Es wird immer günstige Bretter geben, nur die Frage ist, geben sich die Leute damit zufrieden?
So gehen würde ein Asrock P67 Pro3 auch immer reichen, die Realität sieht aber anders aus.


----------



## turbosnake (21. Oktober 2011)

Wenn das Asrock das einzigste mit µAtx ist hat es keine Konkurenz und wird damit auch gekauft.


----------



## Verminaard (21. Oktober 2011)

quantenslipstream schrieb:


> Es wird immer günstige Bretter geben, nur die Frage ist, geben sich die Leute damit zufrieden?
> So gehen würde ein Asrock P67 Pro3 auch immer reichen, die Realität sieht aber anders aus.


 
Weil Zuviele einfach Sachen kaufen die sie nie brauchen geschweige nutzen.
Aber haben und viel Geld dafuer ausgeben.
Naja wenn man sich selbst beluegen muss....

Bin echt gespannt auf die entgueltige Preisgestaltung, nach dem missratenen Bulldozerstart.


----------



## quantenslipstream (21. Oktober 2011)

Verminaard schrieb:


> Weil Zuviele einfach Sachen kaufen die sie nie brauchen geschweige nutzen.

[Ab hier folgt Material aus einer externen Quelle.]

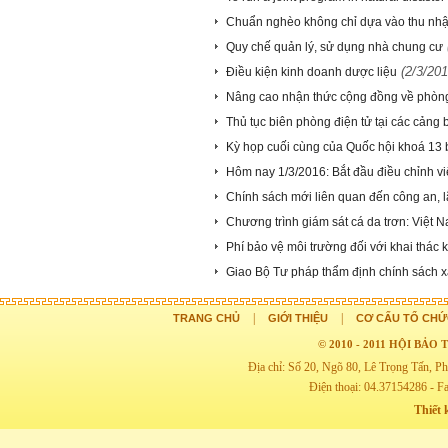
Chuẩn nghèo không chỉ dựa vào thu nh
Quy chế quản lý, sử dụng nhà chung cư
(2/3/201
Điều kiện kinh doanh dược liệu
Nâng cao nhận thức cộng đồng về phòng 
Thủ tục biên phòng điện tử tại các cảng 
Kỳ họp cuối cùng của Quốc hội khoá 13 b
Hôm nay 1/3/2016: Bắt đầu điều chỉnh vi
Chính sách mới liên quan đến công an, l
Chương trình giám sát cá da trơn: Việt 
Phí bảo vệ môi trường đối với khai thác
Giao Bộ Tư pháp thẩm định chính sách x
|
|
TRANG CHỦ
GIỚI THIỆU
CƠ CẤU TỔ CHỨ
© 2010 - 2011 HỘI BẢ
Địa chỉ: Số 20, Ngõ 80, Lê Trọng Tấn,
Điện thoại: 04.37154286 - F
Thiết 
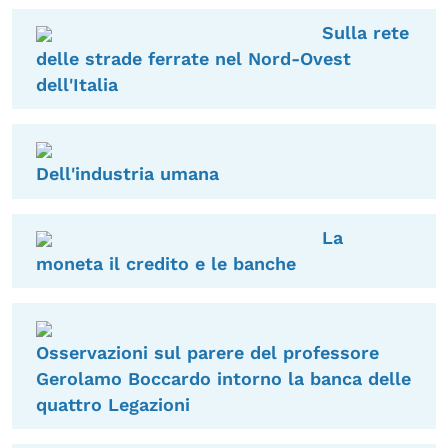
Sulla rete
delle strade ferrate nel Nord-Ovest
dell'Italia
Dell'industria umana
La
moneta il credito e le banche
Osservazioni sul parere del professore
Gerolamo Boccardo intorno la banca delle
quattro Legazioni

Ein paar kaufen auch einfach nur das teuerste, damit sie das teuerste haben, egal ob sie es brauchen.
Wo wir dann wieder bei den Selbstdarstellern sind.


----------



## Dukex2 (21. Oktober 2011)

> So gehen würde ein Asrock P67 Pro3 auch immer reichen, die Realität sieht aber anders aus.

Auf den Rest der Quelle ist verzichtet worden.